:: What to work on ::
Each line below should be retyped exactly, with no pictures.

Collected data:
========================================
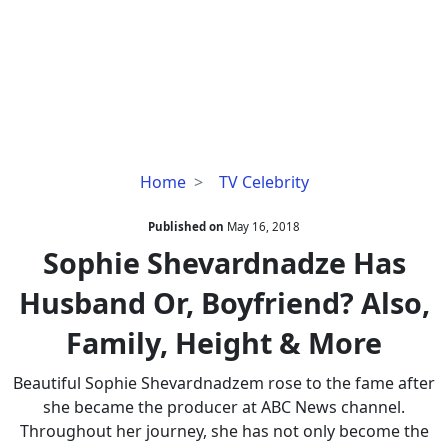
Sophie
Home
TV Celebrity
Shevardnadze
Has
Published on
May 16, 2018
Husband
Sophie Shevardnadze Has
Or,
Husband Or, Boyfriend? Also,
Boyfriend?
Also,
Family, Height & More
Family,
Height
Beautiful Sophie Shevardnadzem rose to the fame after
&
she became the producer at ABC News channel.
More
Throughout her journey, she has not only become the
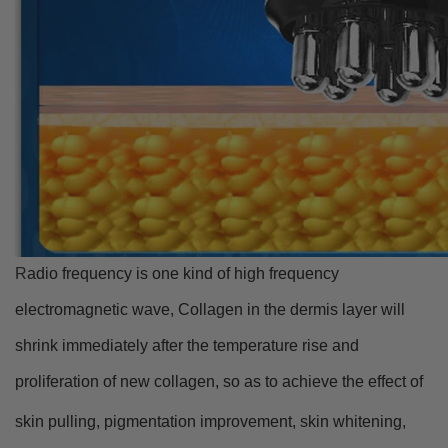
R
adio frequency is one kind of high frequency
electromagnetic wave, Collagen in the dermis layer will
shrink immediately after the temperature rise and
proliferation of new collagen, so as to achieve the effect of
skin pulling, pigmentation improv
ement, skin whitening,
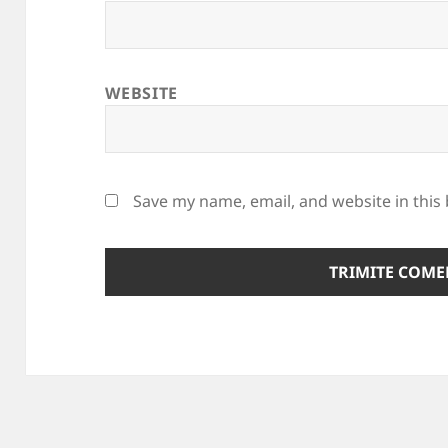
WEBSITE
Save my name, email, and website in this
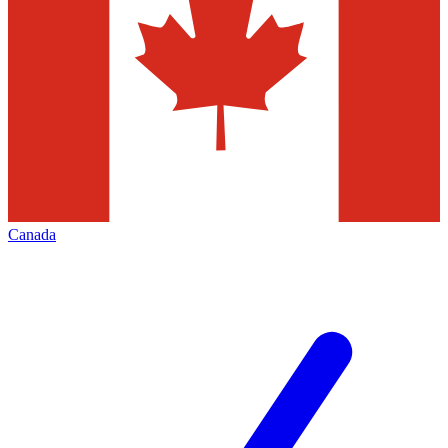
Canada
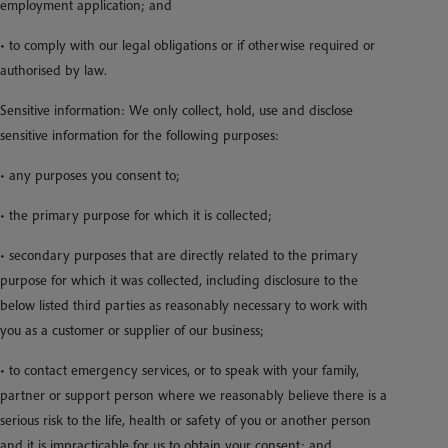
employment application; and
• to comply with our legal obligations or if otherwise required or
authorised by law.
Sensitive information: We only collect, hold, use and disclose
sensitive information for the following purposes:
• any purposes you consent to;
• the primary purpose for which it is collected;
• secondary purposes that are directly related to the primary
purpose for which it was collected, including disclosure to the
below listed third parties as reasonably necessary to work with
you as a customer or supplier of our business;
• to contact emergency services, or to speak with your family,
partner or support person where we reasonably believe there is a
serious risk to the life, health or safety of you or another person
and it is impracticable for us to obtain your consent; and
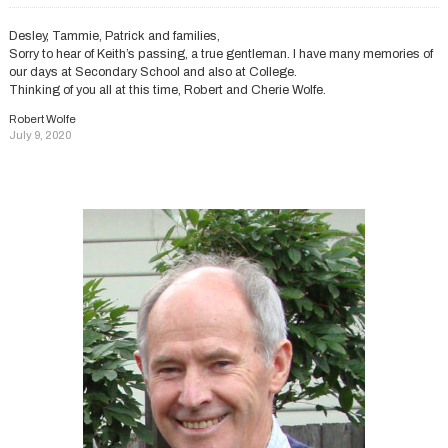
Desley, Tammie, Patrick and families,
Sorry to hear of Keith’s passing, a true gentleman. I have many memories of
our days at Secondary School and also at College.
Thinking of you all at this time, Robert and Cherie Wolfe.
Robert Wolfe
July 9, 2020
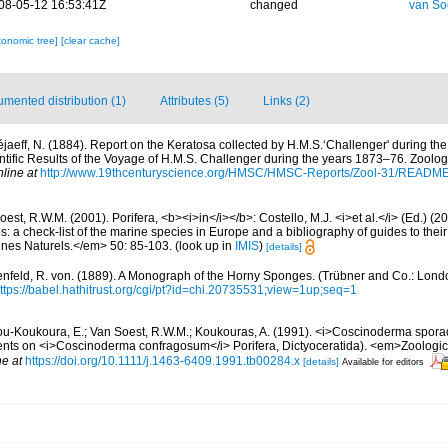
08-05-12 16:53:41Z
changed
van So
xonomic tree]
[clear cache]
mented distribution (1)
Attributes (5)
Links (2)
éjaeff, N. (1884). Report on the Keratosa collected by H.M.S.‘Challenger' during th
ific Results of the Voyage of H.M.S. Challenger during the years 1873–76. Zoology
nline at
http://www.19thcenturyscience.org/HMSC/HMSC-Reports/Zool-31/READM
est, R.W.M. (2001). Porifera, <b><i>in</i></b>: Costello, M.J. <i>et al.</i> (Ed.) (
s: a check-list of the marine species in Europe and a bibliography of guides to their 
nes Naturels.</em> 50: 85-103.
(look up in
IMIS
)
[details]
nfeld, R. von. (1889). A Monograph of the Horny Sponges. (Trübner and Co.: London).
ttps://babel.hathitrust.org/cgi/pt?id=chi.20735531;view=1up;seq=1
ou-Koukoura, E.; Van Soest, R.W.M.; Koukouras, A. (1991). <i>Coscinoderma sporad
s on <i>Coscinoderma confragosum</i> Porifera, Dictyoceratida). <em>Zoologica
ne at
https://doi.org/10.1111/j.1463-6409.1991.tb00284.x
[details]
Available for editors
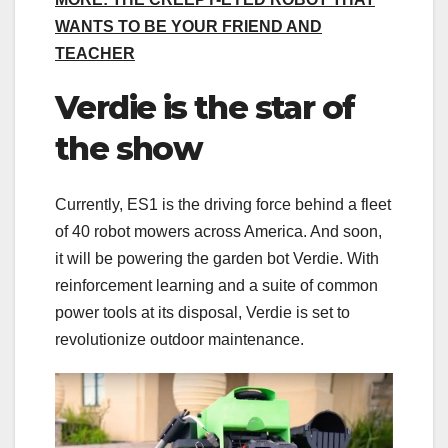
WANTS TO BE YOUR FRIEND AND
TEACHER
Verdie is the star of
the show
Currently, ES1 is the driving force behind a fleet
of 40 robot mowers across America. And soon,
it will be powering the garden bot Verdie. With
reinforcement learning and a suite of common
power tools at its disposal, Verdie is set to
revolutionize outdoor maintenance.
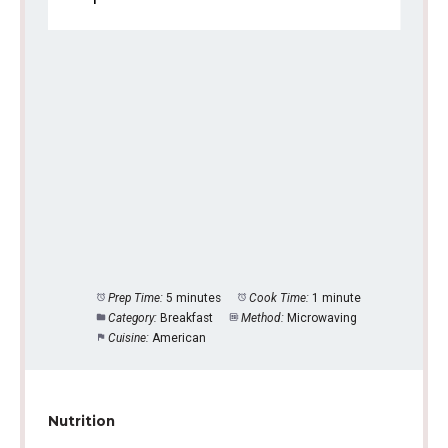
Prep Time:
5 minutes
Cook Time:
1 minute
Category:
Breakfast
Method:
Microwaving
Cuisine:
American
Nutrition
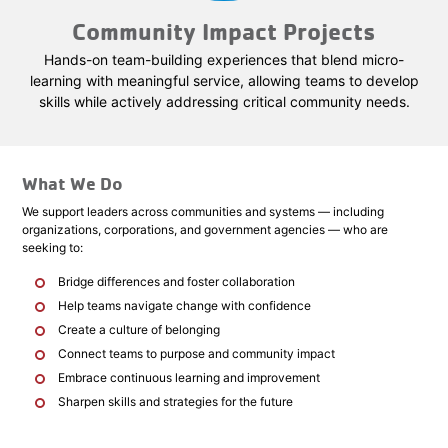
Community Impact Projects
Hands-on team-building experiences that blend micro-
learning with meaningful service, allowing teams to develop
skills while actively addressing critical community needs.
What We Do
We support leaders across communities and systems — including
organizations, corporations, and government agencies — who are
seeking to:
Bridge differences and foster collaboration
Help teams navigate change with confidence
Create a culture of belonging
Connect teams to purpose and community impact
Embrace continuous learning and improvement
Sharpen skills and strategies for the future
========================================
:: Output below ::
Sophie
Home
TV Celebrity
Shevardnadze
Has
Published on
May 16, 2018
Husband
Sophie Shevardnadze Has
Or,
Husband Or, Boyfriend? Also,
Boyfriend?
Also,
Family, Height & More
Family,
Height
Beautiful Sophie Shevardnadzem rose to the fame after
&
she became the producer at ABC News channel.
More
Throughout her journey, she has not only become the
R
adio frequency is one kind of high frequency
electromagnetic wave, Collagen in the dermis layer will
shrink immediately after the temperature rise and
proliferation of new collagen, so as to achieve the effect of
skin pulling, pigmentation improv
ement, skin whitening,
WEBSITE
Save my name, email, and website in this
Canada
employment application; and
• to comply with our legal obligations or if otherwise required or
authorised by law.
Sensitive information: We only collect, hold, use and disclose
sensitive information for the following purposes:
• any purposes you consent to;
• the primary purpose for which it is collected;
• secondary purposes that are directly related to the primary
purpose for which it was collected, including disclosure to the
below listed third parties as reasonably necessary to work with
you as a customer or supplier of our business;
• to contact emergency services, or to speak with your family,
partner or support person where we reasonably believe there is a
serious risk to the life, health or safety of you or another person
and it is impracticable for us to obtain your consent; and
Desley, Tammie, Patrick and families,
Sorry to hear of Keith’s passing, a true gentleman. I have many memories of
our days at Secondary School and also at College.
Thinking of you all at this time, Robert and Cherie Wolfe.
Robert Wolfe
July 9, 2020
08-05-12 16:53:41Z
changed
van So
xonomic tree]
[clear cache]
mented distribution (1)
Attributes (5)
Links (2)
éjaeff, N. (1884). Report on the Keratosa collected by H.M.S.‘Challenger' during th
ific Results of the Voyage of H.M.S. Challenger during the years 1873–76. Zoology
nline at
http://www.19thcenturyscience.org/HMSC/HMSC-Reports/Zool-31/READM
est, R.W.M. (2001). Porifera, <b><i>in</i></b>: Costello, M.J. <i>et al.</i> (Ed.) (
s: a check-list of the marine species in Europe and a bibliography of guides to their 
nes Naturels.</em> 50: 85-103.
(look up in
IMIS
)
[details]
nfeld, R. von. (1889). A Monograph of the Horny Sponges. (Trübner and Co.: London).
ttps://babel.hathitrust.org/cgi/pt?id=chi.20735531;view=1up;seq=1
ou-Koukoura, E.; Van Soest, R.W.M.; Koukouras, A. (1991). <i>Coscinoderma sporad
s on <i>Coscinoderma confragosum</i> Porifera, Dictyoceratida). <em>Zoologica
ne at
https://doi.org/10.1111/j.1463-6409.1991.tb00284.x
[details]
Available for editors
WANTS TO BE YOUR FRIEND AND
TEACHER
Verdie is the star of
the show
Currently, ES1 is the driving force behind a fleet
of 40 robot mowers across America. And soon,
it will be powering the garden bot Verdie. With
reinforcement learning and a suite of common
power tools at its disposal, Verdie is set to
revolutionize outdoor maintenance.
Prep Time:
5 minutes
Cook Time:
1 minute
Category:
Breakfast
Method:
Microwaving
Cuisine:
American
Nutrition
Community Impact Projects
Hands-on team-building experiences that blend micro-
learning with meaningful service, allowing teams to develop
skills while actively addressing critical community needs.
What We Do
We support leaders across communities and systems — including
organizations, corporations, and government agencies — who are
seeking to:
Bridge differences and foster collaboration
Help teams navigate change with confidence
Create a culture of belonging
Connect teams to purpose and community impact
Embrace continuous learning and improvement
Sharpen skills and strategies for the future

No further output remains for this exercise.